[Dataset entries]
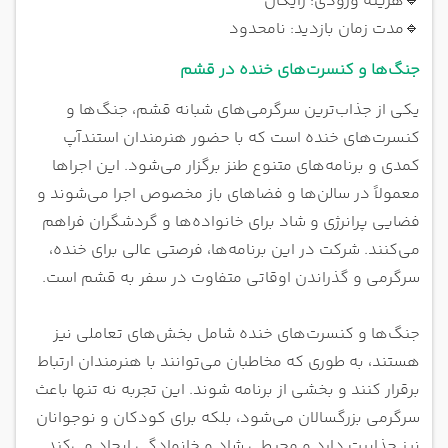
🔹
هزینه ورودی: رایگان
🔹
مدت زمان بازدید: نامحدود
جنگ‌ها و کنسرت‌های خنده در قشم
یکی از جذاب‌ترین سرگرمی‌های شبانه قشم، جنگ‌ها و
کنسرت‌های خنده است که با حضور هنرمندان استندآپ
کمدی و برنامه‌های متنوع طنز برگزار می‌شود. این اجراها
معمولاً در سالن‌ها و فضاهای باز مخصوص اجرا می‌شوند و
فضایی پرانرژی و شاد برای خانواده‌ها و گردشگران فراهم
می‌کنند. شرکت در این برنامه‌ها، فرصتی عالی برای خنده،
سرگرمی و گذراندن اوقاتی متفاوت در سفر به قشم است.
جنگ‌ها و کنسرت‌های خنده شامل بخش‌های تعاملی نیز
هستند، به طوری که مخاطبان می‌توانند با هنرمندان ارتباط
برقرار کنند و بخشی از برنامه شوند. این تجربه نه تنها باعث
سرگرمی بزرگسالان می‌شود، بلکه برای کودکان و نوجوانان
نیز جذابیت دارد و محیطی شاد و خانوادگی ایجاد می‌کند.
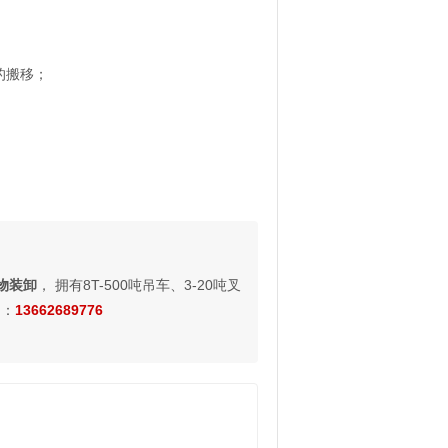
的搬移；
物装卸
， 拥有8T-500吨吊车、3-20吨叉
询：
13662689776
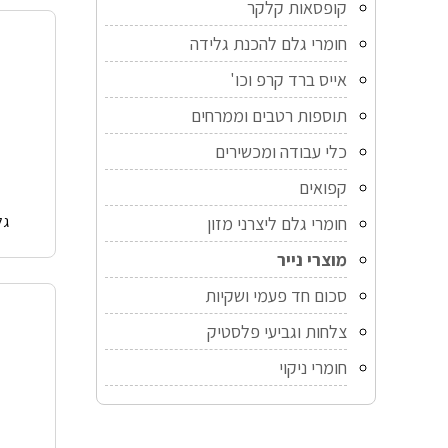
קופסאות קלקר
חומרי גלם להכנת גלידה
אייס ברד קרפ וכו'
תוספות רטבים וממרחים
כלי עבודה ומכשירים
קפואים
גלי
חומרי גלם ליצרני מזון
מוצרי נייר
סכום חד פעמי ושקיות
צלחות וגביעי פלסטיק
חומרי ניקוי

# AIM OF THE TASK
Nothing but a number is wanted: report how many lines in the entries above contain the string "חומרי".

# SOLUTION FOR THIS PROBLEM
3